This last Sunday’s walk was once again plagued with the Sunday Morning Curse. While it wasn’t cold or windy, it was interspersed with rain throughout the morning, and during the last twenty minutes or so of our walk the skies opened up and drenched us. Oh yeah, and I didn’t have a rain coat with me either… At least I did manage a few decent pictures of some great new birds of the season for our group!
Early on, we were surprised by this little Orange-crowned Warbler in the budding poplar trees. It was one of the few warblers we saw (or heard) all day that wasn’t a Yellow Warbler!
As we passed one of the small ponds north of the pathway, we spotted a family of Mallards swimming around the edge of the pond, and a little further along found a Bank Swallow nesting colony. These swallows whipped about overhead, snatching insects from the air expertly, then whizzed back to their nest cavities to rest or to feed their mate.
We headed north into the wooded area, and found ourselves at a small pond, where we had good looks at a pair of Gray Catbirds, heard a few Song Sparrows, a lone Lincoln’s Sparrow, and had over a hundred swallows of various types swooping around overhead. We even had a few Northern Rough-winged Swallows feasting on the hatched insects over this pond.

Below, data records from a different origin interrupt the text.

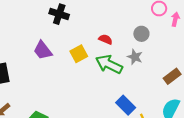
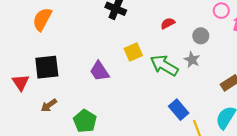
red semicircle: (106, 39) -> (168, 23), moved, turned -56
purple trapezoid: (43, 50) -> (99, 71), moved

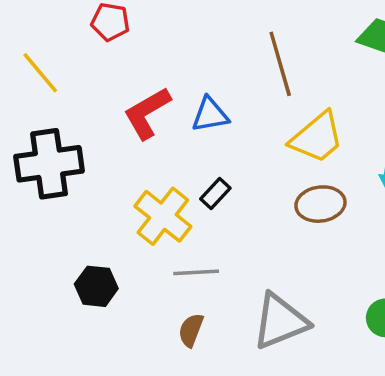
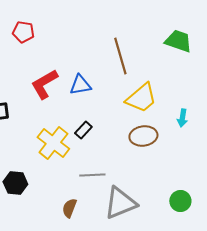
gray line: (196, 272) -> (92, 175), moved

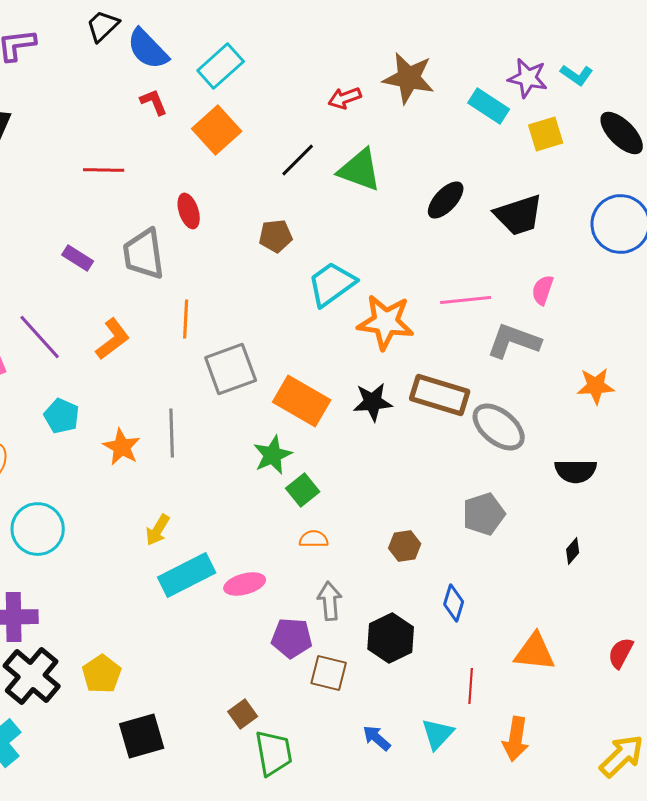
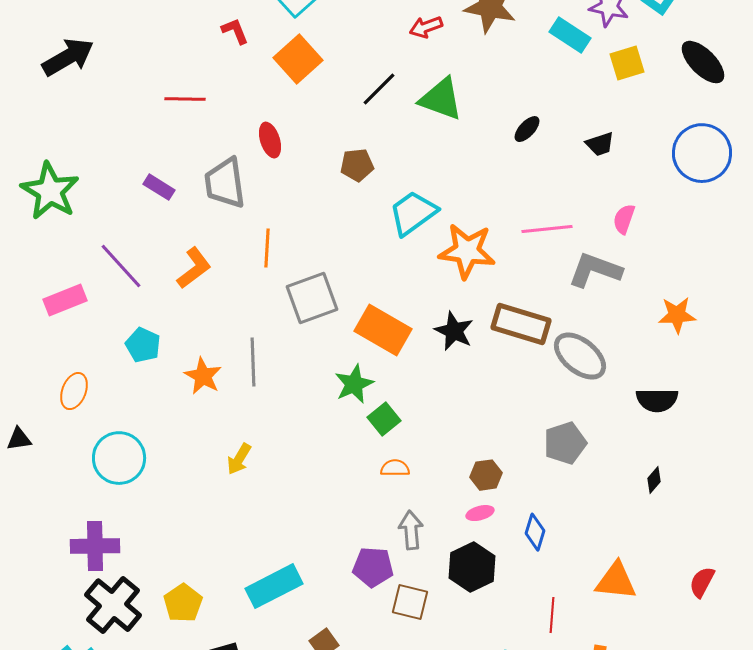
black ellipse: (446, 200) -> (527, 129), size x0.7
black trapezoid: (519, 215) -> (600, 144), size x0.6
black star: (373, 402) -> (454, 331), turned 30
cyan rectangle: (187, 575) -> (274, 586), moved
pink ellipse: (245, 584) -> (480, 513), moved, size x0.7

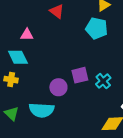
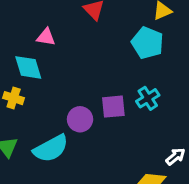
cyan cross: (103, 81) -> (148, 98), moved
cyan semicircle: (42, 110) -> (51, 148), turned -40

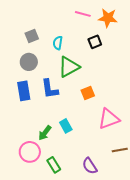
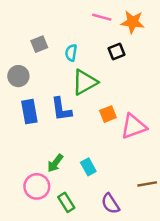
gray circle: (29, 62) -> (18, 76), moved
pink triangle: (109, 119) -> (134, 126), moved
cyan rectangle: (66, 126) -> (88, 167), moved

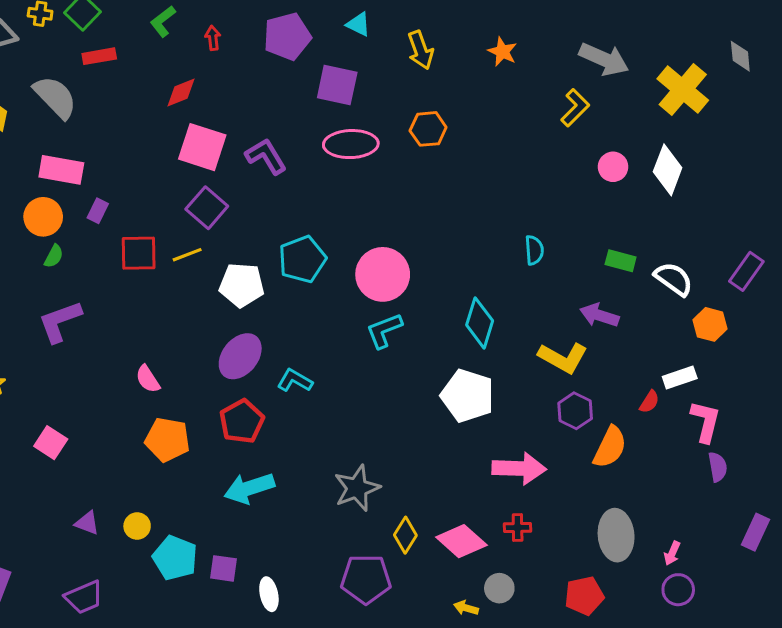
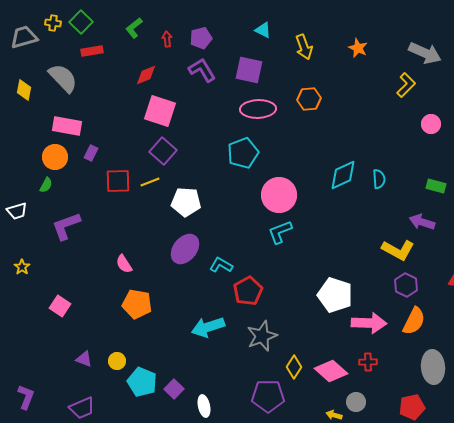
purple pentagon: (287, 36) -> (201, 38), moved, size x0.7
purple L-shape: (266, 156) -> (202, 70), moved
green semicircle: (54, 256) -> (46, 185), moved
cyan pentagon: (302, 259) -> (243, 153), moved
cyan diamond: (480, 323) -> (343, 175), moved, turned 48
white pentagon: (468, 396) -> (335, 295), moved
red pentagon: (242, 421) -> (248, 291), moved
orange semicircle: (610, 447) -> (414, 321), moved
cyan arrow: (249, 488) -> (208, 327), moved
purple square: (223, 568) -> (174, 389), turned 36

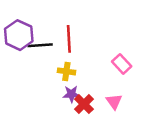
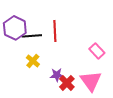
yellow cross: (66, 71) -> (33, 61), moved, turned 32
pink triangle: (114, 102) -> (91, 81), size x1.6

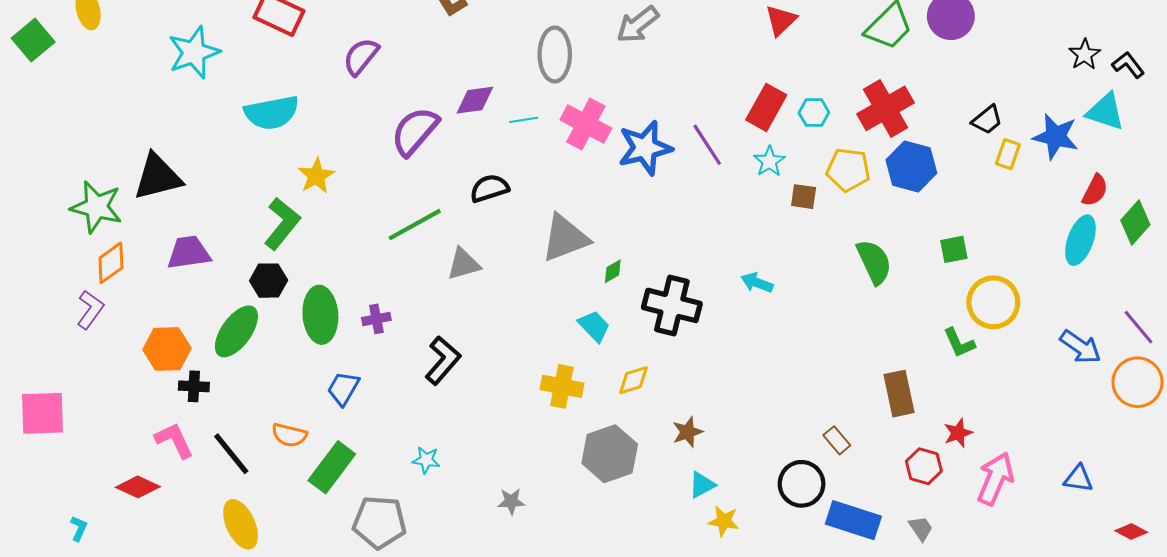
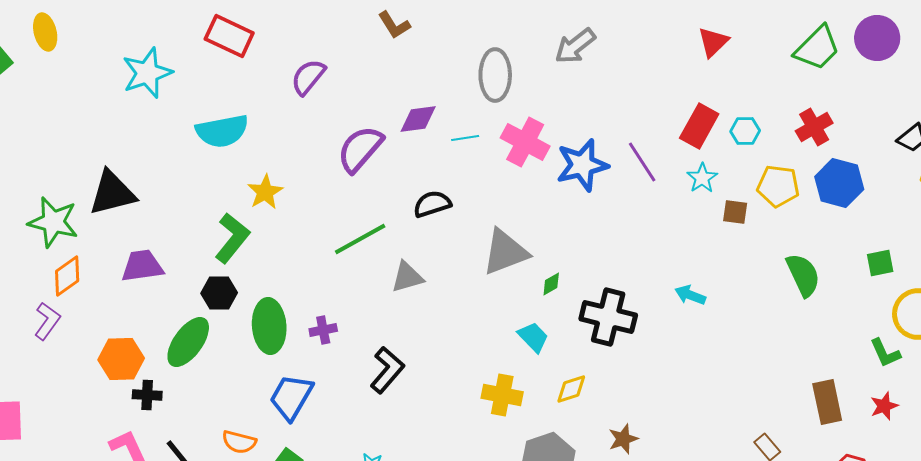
red cross: (886, 108) -> (814, 127), size x0.7
blue trapezoid: (343, 388) -> (291, 397), size x1.4
red star: (958, 433) -> (884, 406), moved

Much to our surprise, we even heard a Common Yellowthroat calling, and while he had no qualms about calling, he certainly didn’t pose very long for any photos!
The star of the pond though were these little Mallard ducklings, peeping and quacking about the pond, but as soon as Mom and Dad landed on the pond, they made a bee-line for them!

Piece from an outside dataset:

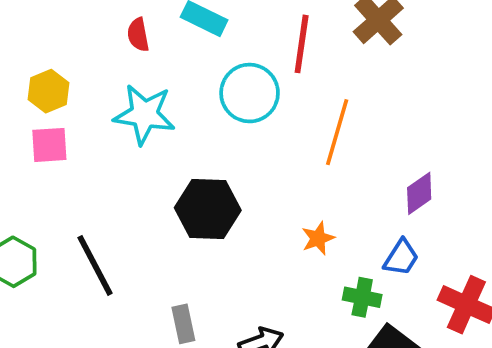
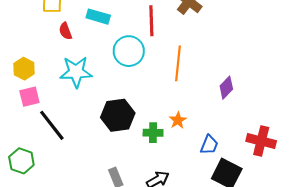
blue trapezoid: (401, 258) -> (209, 145), moved
black line: (95, 265) -> (52, 125), moved
green cross: (362, 297) -> (153, 133), moved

After spending quite a bit of time with these little balls of fluff, we finally headed out of the woods and up the river valley slope. While the calls of the House Wrens were ever present, the first one we had good looks at was at the top of a spruce tree at the base of the slope. While it only stuck around for a few shots, the White-crowned Sparrows further up were much more photogenic.
And as we reached the top, the Gray Catbirds seemed to multiply, being seen all around us in every direction we looked. It wasn’t just the Gray Catbirds that popped into view either. American Goldfinches seemed to sprout from every branch like flowers. Take this little gent, for instance.
It was almost too soon, but as the rain began to come down harder, we nearly made a bee-line for the parking lot. We did, however, have time to spot this little Western Wood-Pewee zipping up from the banks of the river to snatch a mosquito or a midge before taking its place back down on the bank, over and over again until it had finally had its fill. They really are quite the adept little predators!